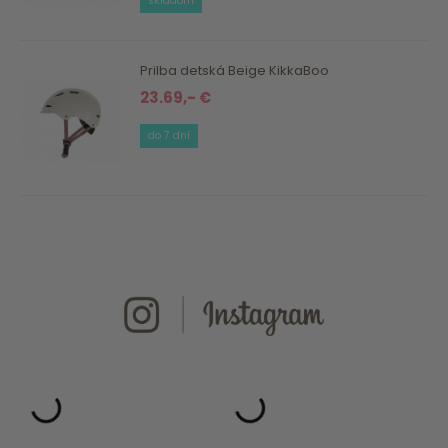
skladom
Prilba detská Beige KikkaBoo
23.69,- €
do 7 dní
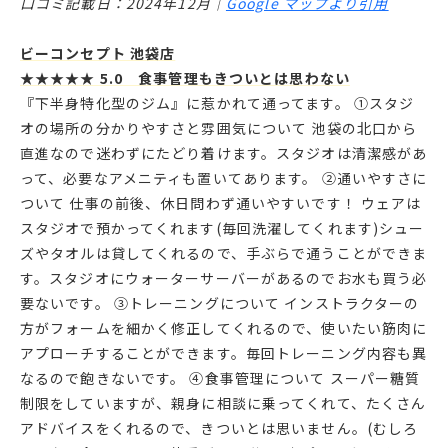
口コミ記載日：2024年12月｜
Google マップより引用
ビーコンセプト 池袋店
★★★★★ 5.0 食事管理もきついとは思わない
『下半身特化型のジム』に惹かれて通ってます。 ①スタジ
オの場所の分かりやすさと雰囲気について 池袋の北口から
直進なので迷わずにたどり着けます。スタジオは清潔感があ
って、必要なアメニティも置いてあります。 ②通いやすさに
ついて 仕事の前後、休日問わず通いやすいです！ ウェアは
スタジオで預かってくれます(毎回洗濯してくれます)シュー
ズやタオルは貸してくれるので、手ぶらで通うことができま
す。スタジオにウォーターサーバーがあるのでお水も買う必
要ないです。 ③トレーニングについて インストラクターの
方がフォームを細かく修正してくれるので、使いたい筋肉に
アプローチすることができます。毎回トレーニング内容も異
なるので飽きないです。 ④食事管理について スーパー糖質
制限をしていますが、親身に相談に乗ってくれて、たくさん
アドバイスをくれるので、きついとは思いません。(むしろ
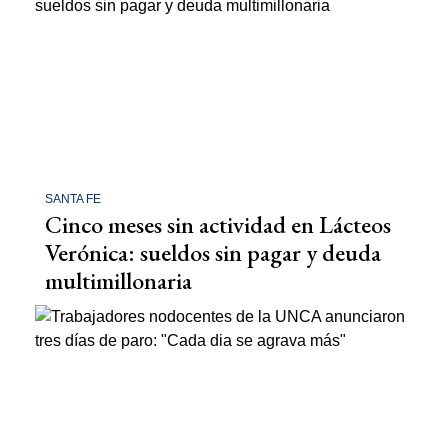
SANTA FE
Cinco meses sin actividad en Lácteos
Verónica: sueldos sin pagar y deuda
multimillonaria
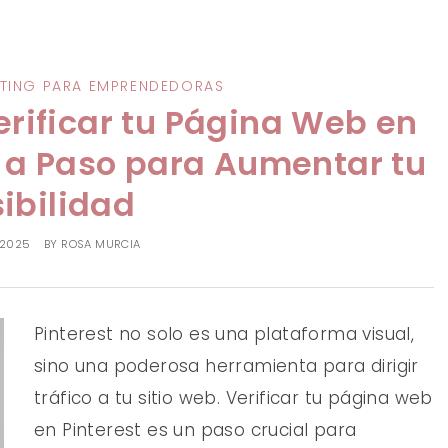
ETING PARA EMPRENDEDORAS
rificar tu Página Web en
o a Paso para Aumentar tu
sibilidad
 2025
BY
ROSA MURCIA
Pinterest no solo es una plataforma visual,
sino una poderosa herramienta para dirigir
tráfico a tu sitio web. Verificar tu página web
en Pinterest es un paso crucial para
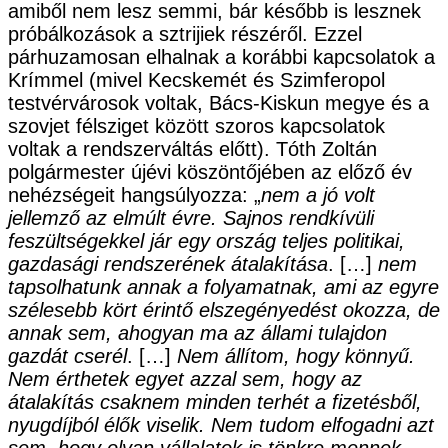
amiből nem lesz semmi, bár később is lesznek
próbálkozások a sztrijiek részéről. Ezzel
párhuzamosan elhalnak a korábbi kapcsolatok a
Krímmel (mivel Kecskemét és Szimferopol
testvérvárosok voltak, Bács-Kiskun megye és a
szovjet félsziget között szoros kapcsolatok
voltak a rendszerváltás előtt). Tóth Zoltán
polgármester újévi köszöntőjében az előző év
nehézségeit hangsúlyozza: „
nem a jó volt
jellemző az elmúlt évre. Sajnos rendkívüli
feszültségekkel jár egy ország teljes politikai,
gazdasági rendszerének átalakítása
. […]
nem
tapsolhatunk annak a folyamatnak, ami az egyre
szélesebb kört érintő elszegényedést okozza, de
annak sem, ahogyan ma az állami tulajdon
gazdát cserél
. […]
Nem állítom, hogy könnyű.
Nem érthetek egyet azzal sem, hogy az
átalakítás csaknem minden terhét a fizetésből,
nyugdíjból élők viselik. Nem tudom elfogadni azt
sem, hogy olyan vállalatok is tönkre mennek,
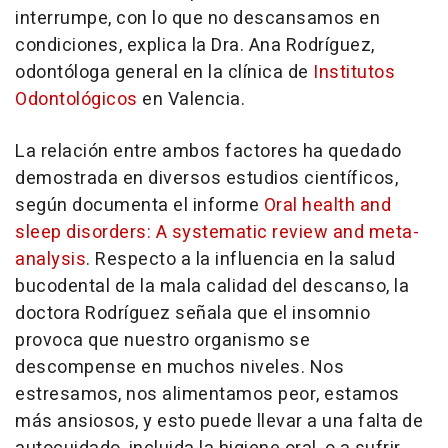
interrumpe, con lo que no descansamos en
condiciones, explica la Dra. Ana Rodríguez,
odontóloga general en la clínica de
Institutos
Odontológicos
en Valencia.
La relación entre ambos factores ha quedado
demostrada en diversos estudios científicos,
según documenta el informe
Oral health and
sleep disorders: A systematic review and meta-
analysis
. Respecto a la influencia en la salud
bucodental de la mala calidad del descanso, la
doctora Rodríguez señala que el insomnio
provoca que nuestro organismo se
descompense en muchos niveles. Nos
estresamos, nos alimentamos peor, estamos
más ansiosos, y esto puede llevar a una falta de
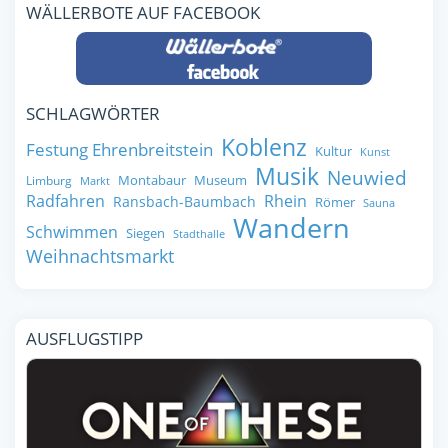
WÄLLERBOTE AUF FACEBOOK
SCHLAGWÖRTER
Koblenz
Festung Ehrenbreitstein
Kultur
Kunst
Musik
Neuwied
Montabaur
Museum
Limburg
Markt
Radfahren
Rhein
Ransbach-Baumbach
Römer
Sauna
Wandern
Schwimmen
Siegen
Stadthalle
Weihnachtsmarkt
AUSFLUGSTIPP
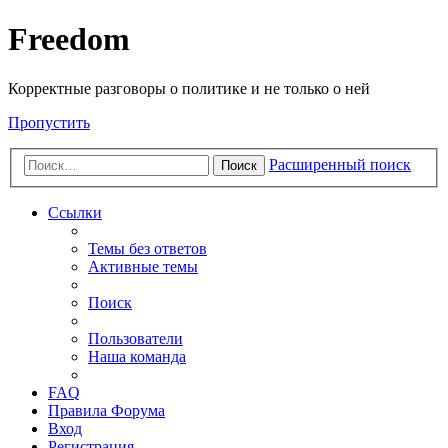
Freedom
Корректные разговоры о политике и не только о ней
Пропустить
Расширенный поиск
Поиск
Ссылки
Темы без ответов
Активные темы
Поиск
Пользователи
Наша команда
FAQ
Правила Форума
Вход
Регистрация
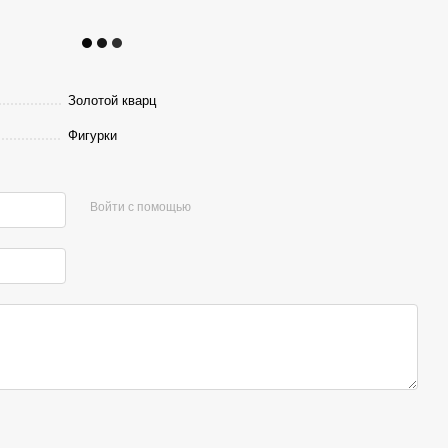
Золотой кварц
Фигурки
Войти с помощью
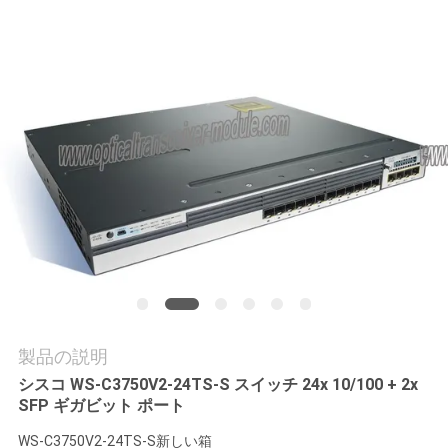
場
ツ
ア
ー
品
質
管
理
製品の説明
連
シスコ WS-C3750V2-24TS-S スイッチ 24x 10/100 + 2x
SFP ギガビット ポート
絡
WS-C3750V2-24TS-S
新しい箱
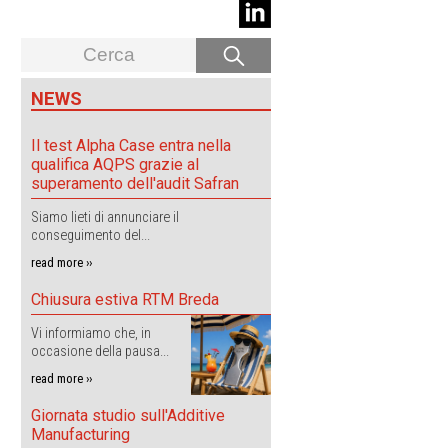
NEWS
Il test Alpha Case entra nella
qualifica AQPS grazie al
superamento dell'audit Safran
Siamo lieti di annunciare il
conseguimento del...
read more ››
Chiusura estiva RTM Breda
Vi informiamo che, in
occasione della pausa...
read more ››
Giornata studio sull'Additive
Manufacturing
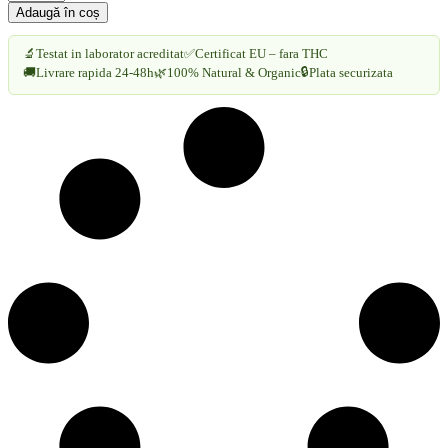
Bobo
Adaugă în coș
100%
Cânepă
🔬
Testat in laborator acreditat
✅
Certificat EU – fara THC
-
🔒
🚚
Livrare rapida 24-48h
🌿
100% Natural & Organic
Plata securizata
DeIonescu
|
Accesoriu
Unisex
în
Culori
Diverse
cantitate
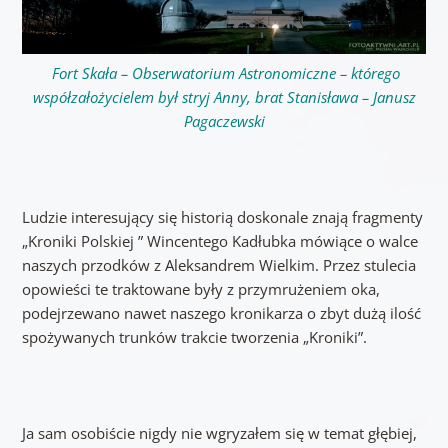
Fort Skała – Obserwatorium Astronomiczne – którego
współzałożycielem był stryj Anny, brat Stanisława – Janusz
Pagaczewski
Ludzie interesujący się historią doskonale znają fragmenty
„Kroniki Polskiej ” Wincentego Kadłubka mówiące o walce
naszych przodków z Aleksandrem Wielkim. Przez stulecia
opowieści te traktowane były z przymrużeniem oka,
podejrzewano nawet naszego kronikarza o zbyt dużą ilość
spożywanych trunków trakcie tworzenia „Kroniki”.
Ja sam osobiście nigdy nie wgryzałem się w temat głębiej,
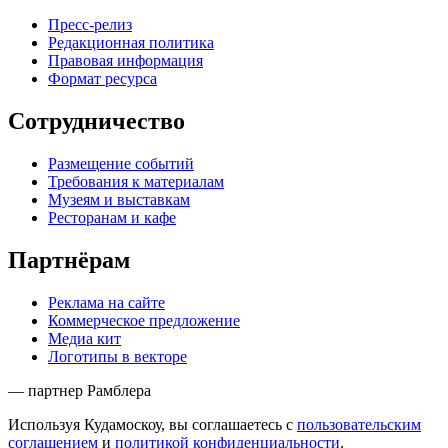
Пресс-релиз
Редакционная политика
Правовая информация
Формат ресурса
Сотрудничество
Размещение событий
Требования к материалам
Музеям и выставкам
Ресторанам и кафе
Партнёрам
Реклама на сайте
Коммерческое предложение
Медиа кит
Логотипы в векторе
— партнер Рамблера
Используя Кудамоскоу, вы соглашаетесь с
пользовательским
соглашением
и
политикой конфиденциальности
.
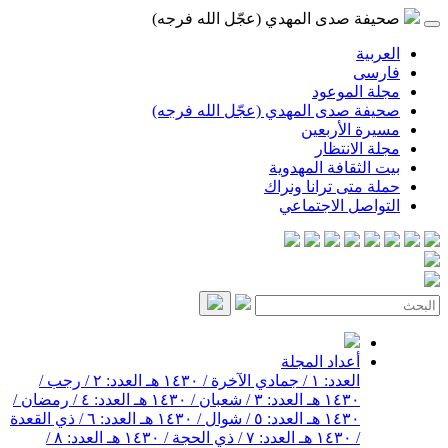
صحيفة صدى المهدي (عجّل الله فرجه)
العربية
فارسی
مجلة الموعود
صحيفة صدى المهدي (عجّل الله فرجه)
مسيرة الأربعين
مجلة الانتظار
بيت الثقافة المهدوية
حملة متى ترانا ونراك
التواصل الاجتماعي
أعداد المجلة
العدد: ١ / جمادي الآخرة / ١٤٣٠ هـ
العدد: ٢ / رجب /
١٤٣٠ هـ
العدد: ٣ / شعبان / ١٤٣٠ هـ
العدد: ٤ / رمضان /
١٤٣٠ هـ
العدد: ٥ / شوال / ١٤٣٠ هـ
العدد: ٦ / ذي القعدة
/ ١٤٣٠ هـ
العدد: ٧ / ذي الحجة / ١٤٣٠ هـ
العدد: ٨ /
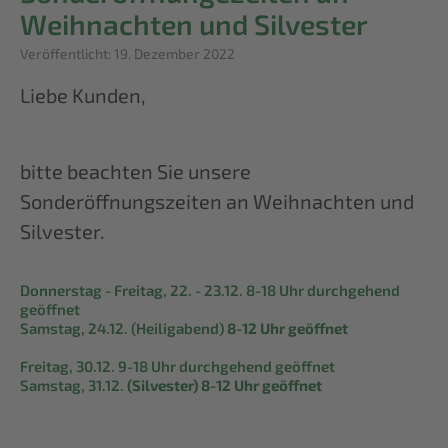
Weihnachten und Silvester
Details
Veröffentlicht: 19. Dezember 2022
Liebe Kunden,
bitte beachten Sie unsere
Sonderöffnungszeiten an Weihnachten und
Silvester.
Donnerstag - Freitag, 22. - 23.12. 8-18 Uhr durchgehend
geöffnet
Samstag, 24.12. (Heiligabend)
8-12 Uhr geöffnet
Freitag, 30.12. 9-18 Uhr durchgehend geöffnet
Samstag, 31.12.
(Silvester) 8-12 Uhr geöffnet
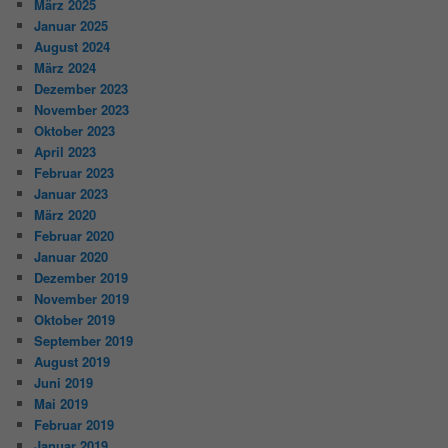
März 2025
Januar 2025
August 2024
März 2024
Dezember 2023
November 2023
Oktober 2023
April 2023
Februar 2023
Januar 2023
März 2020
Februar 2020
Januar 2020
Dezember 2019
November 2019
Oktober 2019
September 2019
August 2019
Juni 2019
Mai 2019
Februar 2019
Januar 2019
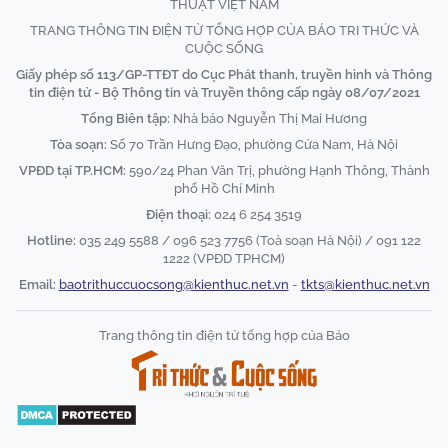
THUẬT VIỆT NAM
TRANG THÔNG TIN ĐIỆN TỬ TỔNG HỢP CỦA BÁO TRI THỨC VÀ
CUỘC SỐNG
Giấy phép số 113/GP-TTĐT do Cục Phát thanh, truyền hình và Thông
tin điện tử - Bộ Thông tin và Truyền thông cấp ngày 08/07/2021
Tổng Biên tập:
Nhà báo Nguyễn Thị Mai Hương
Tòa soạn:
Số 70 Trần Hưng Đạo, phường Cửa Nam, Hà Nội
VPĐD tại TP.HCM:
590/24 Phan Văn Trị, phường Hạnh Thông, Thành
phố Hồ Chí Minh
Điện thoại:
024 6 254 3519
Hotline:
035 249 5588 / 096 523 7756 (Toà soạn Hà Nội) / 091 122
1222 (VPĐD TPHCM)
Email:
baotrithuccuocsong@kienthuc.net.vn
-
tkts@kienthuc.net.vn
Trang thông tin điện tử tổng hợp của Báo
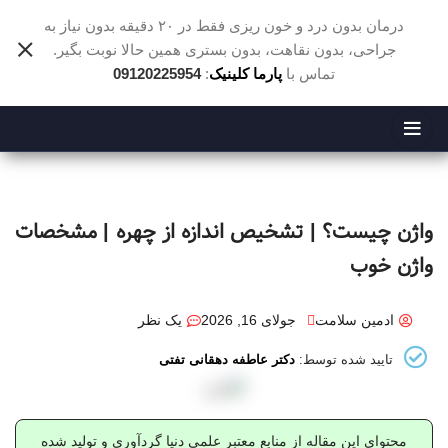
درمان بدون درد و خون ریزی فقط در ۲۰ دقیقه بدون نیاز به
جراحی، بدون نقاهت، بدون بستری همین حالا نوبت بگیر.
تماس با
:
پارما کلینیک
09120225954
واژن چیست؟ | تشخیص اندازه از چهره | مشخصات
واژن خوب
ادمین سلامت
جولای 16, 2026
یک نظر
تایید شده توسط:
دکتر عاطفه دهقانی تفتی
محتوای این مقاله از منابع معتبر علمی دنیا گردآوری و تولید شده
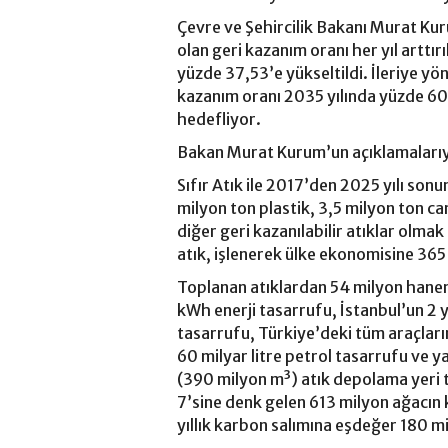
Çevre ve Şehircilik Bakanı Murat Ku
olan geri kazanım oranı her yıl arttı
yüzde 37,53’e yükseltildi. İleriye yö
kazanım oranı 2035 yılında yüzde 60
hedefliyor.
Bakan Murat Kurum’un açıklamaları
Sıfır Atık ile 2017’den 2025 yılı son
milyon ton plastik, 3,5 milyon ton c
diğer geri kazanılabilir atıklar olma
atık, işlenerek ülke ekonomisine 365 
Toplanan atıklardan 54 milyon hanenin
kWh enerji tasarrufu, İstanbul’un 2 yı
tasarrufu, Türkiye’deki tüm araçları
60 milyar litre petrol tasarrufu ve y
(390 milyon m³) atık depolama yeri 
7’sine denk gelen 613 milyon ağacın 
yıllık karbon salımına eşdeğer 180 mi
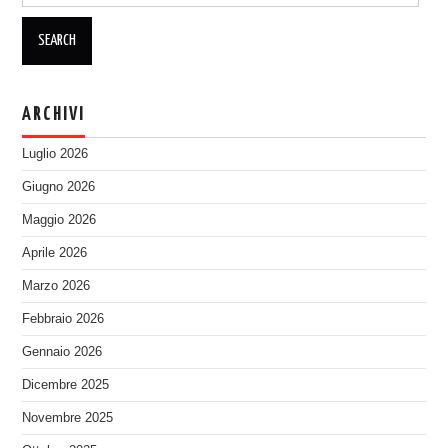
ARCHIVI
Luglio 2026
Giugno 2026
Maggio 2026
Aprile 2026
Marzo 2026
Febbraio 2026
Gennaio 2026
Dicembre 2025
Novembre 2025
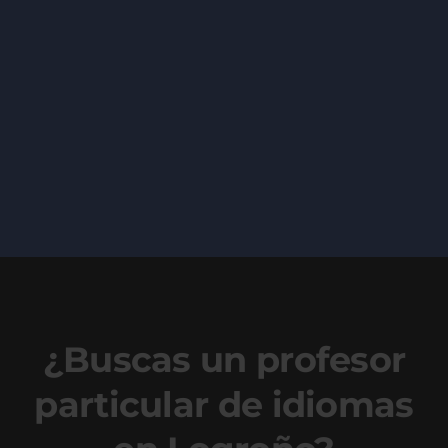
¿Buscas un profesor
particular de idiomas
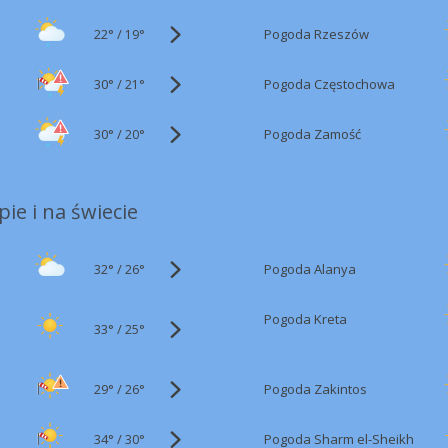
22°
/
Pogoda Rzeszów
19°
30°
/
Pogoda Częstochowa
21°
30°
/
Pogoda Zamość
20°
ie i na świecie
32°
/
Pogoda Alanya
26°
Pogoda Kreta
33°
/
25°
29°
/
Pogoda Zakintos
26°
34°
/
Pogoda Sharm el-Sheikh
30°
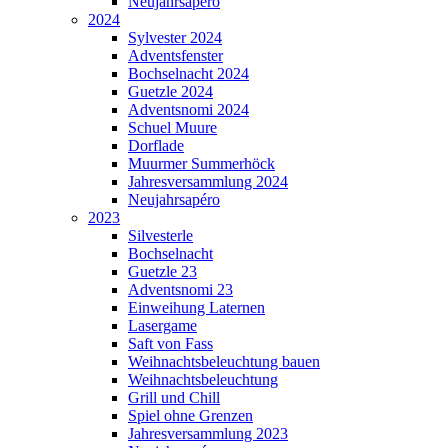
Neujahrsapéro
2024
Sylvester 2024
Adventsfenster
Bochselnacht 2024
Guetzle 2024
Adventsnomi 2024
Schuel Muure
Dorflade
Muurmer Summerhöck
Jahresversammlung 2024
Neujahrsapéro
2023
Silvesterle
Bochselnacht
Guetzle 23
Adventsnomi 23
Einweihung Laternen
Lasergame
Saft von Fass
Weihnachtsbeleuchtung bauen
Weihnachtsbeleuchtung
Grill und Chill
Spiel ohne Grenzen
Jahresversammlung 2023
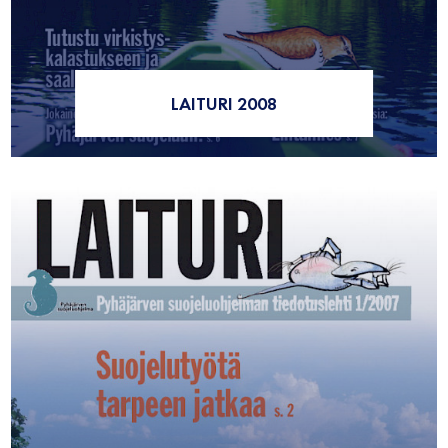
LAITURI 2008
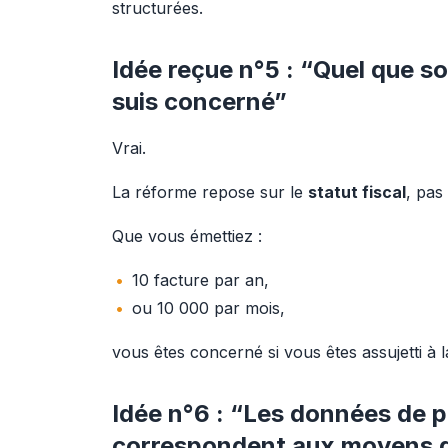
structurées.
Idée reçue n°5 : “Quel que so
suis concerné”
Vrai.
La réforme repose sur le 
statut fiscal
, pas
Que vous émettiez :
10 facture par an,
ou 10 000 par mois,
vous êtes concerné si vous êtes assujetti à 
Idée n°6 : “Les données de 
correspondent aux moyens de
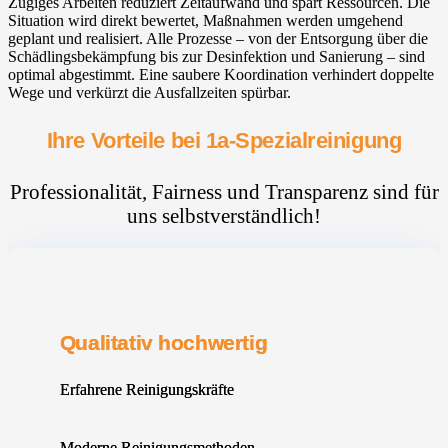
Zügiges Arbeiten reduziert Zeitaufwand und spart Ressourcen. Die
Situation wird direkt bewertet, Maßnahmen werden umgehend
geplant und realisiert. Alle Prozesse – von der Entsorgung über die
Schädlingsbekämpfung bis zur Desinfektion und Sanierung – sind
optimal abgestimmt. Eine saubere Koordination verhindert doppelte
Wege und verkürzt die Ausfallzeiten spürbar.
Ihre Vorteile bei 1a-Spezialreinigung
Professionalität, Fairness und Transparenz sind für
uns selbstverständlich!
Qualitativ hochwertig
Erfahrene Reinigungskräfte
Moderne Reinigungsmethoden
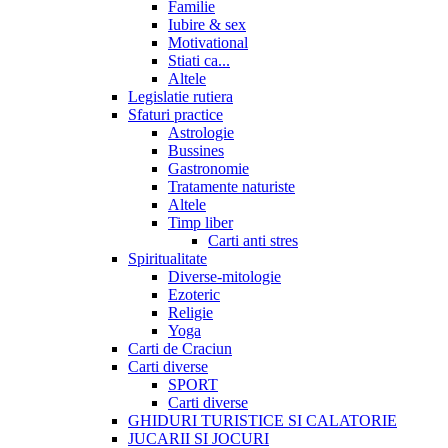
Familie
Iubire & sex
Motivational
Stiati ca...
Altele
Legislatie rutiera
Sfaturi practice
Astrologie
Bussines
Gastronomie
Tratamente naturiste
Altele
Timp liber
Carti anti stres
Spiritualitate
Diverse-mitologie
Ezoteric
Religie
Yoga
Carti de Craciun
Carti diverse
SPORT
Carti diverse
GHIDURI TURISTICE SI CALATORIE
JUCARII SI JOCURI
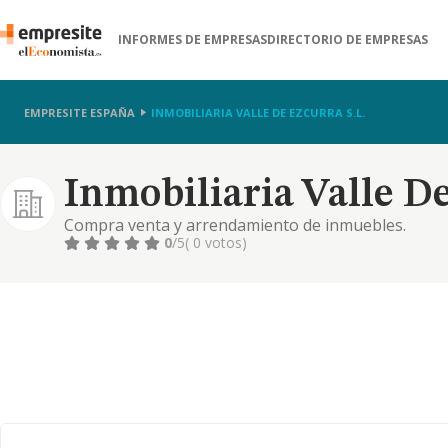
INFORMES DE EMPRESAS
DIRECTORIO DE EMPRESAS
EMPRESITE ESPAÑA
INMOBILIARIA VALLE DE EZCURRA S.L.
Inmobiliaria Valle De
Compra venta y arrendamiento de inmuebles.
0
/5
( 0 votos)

********************

Find "Kroniki" in the data above. Report each line where it appears.

„Kroniki Polskiej ” Wincentego Kadłubka mówiące o walce
spożywanych trunków trakcie tworzenia „Kroniki”.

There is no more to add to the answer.